Ils rentrèrent en catastrophe dans la maison des Pearl, où, à trois heures du matin, Willow dut appliquer les premiers soins à sa fille évanouie. La colère qu’elle exprima à ce moment-là était plus froide que monumentale, et elle les remercia d’avoir agi aussi vite. En intervenant maintenant, elle empêchait l’allergie de se propager et d’affecter durablement une partie du corps de Jade.
- Demain, après une vraie nuit de sommeil, je l’emmènerai faire le contrôle complet à l’hôpital, déclara-t-elle. Mais pour l’instant, tout le monde a besoin de repos, moi la première. Alors allez vous coucher, je vous engueulerai plus tard.
Sans suivre sa propre injonction, Willow veilla Jade jusqu’à tard, au point de s’endormir à ses côtés. Le lendemain, à huit heures, ce fut un Dennis englué et piqué au café d’importation qui saisit sa voiture et se rendit machinalement à l’université. C’était un matin radieux, au soleil froid paré de toutes les couleurs d’un réveil tardif. Comme il avait encore un peu de temps avant son cours, et qu’il ne voulait pas avoir à prendre un deuxième café pour chasser de sa tête toutes ses inquiétudes, Dennis alla visiter un autre amphi ; dans lequel une glorieuse Simone Reeves terminait son cours de paléobiologie marine.
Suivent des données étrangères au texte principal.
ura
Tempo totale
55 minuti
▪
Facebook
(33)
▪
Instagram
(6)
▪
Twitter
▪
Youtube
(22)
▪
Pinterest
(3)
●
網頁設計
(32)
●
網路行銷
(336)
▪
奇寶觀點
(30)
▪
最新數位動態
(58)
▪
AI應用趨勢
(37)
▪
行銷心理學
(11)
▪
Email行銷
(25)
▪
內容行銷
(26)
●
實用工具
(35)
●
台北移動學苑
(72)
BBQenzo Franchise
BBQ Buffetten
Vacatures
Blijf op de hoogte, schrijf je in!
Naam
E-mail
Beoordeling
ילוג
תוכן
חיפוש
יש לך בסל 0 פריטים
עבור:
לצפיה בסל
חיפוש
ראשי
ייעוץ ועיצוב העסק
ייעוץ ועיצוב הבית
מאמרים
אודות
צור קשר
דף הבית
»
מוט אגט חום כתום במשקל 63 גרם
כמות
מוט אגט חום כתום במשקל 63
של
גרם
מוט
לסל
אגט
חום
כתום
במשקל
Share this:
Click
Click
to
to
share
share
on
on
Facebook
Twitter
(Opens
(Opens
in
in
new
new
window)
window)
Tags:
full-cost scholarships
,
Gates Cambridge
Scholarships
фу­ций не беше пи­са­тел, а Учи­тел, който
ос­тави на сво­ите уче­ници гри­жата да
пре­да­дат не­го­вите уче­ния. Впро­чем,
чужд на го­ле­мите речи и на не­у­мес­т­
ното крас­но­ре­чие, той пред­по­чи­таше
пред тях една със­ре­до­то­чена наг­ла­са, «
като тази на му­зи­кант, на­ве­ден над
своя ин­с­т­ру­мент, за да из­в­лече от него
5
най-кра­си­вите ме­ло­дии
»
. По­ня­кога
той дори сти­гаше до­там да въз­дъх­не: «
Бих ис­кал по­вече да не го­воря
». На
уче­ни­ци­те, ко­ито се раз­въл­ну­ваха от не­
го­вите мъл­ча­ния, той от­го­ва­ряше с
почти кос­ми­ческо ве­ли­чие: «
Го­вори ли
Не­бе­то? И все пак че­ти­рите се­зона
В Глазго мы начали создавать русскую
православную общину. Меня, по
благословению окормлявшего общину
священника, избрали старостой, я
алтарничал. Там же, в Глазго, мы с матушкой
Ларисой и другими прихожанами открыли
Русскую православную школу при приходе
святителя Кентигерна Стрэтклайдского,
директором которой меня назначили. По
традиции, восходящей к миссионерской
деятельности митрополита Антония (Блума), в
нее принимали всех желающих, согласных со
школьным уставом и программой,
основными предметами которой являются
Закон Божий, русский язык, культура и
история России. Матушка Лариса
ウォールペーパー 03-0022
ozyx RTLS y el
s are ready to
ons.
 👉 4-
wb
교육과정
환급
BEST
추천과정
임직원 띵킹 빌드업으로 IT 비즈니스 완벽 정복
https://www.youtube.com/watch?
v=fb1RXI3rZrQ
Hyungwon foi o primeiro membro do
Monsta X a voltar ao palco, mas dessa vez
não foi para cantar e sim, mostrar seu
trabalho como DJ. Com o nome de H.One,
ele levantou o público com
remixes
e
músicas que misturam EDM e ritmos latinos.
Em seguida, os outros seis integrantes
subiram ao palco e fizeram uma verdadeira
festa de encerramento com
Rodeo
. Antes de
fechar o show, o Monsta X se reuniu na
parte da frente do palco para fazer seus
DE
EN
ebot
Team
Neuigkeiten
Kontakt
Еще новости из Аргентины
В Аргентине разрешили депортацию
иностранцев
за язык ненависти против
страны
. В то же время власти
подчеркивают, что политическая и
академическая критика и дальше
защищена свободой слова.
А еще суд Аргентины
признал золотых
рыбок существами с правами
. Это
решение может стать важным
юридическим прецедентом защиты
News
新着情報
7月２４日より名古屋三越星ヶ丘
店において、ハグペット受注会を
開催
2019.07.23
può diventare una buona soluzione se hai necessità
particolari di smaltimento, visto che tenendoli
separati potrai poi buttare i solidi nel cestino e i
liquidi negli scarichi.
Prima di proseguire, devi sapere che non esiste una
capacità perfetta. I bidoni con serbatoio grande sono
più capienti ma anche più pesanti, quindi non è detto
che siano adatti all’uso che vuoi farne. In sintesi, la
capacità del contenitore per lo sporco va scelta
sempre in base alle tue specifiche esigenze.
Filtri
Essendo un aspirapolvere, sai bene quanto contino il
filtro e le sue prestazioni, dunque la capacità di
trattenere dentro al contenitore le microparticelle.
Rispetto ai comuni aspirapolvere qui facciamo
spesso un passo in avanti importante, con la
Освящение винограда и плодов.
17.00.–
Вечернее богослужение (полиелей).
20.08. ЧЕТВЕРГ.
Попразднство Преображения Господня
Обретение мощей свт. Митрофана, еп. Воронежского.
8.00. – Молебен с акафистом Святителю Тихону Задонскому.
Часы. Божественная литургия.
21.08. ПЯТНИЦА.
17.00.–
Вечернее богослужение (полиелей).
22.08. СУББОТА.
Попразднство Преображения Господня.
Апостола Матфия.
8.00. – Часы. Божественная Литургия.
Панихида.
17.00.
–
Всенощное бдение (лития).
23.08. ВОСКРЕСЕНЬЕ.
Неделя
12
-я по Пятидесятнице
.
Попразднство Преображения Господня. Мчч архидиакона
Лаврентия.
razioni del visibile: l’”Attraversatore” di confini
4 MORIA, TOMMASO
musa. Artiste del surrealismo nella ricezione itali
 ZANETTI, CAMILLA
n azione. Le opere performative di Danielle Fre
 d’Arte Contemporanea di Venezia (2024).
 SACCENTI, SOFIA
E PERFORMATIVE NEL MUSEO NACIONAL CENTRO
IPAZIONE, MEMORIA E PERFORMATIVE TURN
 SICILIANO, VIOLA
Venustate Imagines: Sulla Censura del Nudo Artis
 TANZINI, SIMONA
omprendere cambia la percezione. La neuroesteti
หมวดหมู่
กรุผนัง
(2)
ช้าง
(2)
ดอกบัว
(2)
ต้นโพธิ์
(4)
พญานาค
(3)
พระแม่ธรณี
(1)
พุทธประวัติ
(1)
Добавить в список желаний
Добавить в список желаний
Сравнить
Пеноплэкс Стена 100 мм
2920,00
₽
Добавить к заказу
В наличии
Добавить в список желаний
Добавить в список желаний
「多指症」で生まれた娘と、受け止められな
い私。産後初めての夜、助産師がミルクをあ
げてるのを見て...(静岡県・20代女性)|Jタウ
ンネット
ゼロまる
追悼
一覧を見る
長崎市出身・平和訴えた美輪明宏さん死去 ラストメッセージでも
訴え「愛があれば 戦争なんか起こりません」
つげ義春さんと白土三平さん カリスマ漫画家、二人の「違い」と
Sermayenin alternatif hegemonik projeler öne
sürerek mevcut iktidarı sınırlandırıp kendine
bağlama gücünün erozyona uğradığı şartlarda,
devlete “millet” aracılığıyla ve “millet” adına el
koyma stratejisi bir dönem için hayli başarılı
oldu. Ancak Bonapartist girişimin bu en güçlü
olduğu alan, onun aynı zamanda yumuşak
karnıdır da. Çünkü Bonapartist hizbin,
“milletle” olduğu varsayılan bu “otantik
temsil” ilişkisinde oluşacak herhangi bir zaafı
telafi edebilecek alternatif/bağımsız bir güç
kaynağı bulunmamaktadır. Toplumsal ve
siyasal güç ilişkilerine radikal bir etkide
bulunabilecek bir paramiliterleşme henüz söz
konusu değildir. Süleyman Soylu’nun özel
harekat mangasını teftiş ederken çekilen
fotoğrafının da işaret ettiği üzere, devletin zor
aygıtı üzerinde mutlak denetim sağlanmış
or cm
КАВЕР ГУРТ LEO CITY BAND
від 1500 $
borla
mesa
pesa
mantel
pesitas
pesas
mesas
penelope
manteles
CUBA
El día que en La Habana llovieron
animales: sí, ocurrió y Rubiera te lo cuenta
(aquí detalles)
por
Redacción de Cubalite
Elle se tenait là, accoudée à sa tribune, ses longs cheveux noirs ondulés brillant des les projecteurs trop forts de l’université, déclamant son cours dans le micro avec la vigueur d’un candidat aux élections.
- Madame, demanda alors une élève, c’est les feuilles de l’arbre qui ont causé sa destruction ?
- Oui, répondit Simone (qui ne semblait pas surprise par ce brutal changement de sujet, et qui en profita pour revendiquer sa théorie :) c’est une nouvelle espèce, à la durée de vie plus courte que d’habitude. Il est extrêmement résistant, mais il est aussi voué à s’auto-détruire, au fur et à mesure.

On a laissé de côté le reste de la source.